-- What you need to do --
Search the records below for "serie" and copy every line it turns up in.

/---

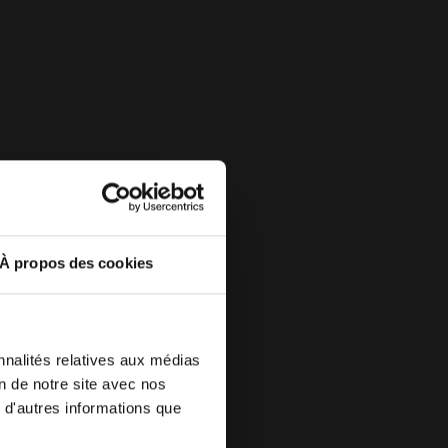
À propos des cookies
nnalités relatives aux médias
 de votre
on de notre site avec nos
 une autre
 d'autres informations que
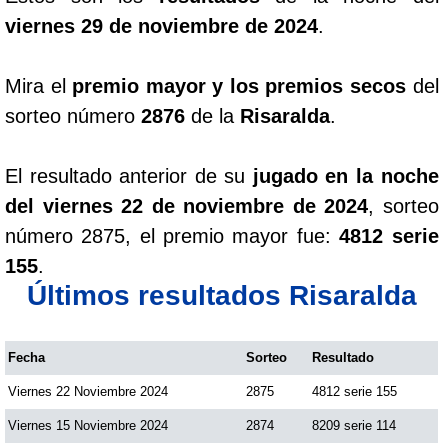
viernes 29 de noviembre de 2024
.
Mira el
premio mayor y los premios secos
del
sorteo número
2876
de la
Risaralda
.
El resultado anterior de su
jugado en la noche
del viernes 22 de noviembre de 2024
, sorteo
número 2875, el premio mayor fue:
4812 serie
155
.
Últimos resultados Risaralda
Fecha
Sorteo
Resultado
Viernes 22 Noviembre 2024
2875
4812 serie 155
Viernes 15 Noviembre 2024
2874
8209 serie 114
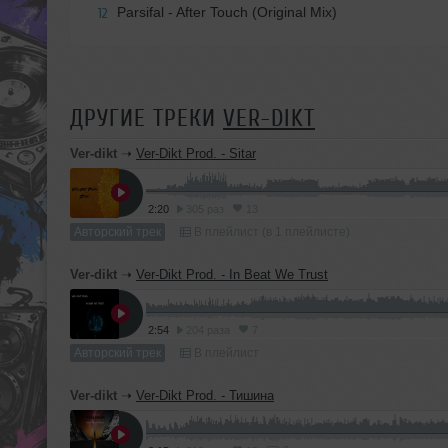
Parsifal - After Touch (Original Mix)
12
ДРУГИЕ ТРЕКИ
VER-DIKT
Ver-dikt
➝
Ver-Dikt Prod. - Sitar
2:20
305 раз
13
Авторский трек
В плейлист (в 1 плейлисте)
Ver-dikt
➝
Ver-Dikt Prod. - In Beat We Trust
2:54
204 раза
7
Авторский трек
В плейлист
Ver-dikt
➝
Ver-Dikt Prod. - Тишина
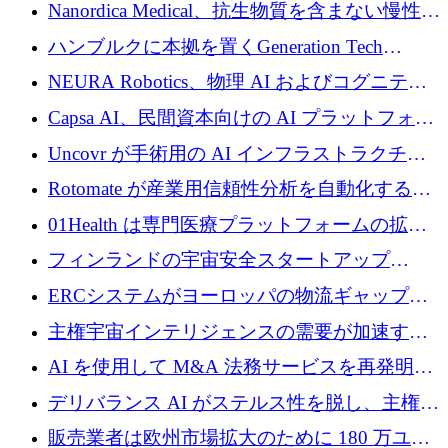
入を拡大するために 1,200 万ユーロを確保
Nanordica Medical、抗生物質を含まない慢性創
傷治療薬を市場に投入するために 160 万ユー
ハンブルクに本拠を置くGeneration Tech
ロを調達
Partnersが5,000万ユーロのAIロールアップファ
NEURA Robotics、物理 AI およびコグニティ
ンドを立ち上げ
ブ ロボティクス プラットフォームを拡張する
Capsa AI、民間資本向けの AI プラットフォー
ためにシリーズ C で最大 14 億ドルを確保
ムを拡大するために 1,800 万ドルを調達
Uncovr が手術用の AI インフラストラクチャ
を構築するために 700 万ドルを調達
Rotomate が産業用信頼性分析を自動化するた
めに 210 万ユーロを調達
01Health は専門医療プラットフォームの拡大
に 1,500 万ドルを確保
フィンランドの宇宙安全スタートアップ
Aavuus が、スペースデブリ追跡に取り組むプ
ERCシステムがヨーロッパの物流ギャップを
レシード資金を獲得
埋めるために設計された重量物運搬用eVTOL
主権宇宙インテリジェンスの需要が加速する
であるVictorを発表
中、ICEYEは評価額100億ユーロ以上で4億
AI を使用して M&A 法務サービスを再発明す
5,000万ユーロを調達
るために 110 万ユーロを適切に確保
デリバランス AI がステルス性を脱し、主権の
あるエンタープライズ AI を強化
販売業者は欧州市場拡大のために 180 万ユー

\---

-- Result of this task --
4812 serie
4812 serie 155
8209 serie 114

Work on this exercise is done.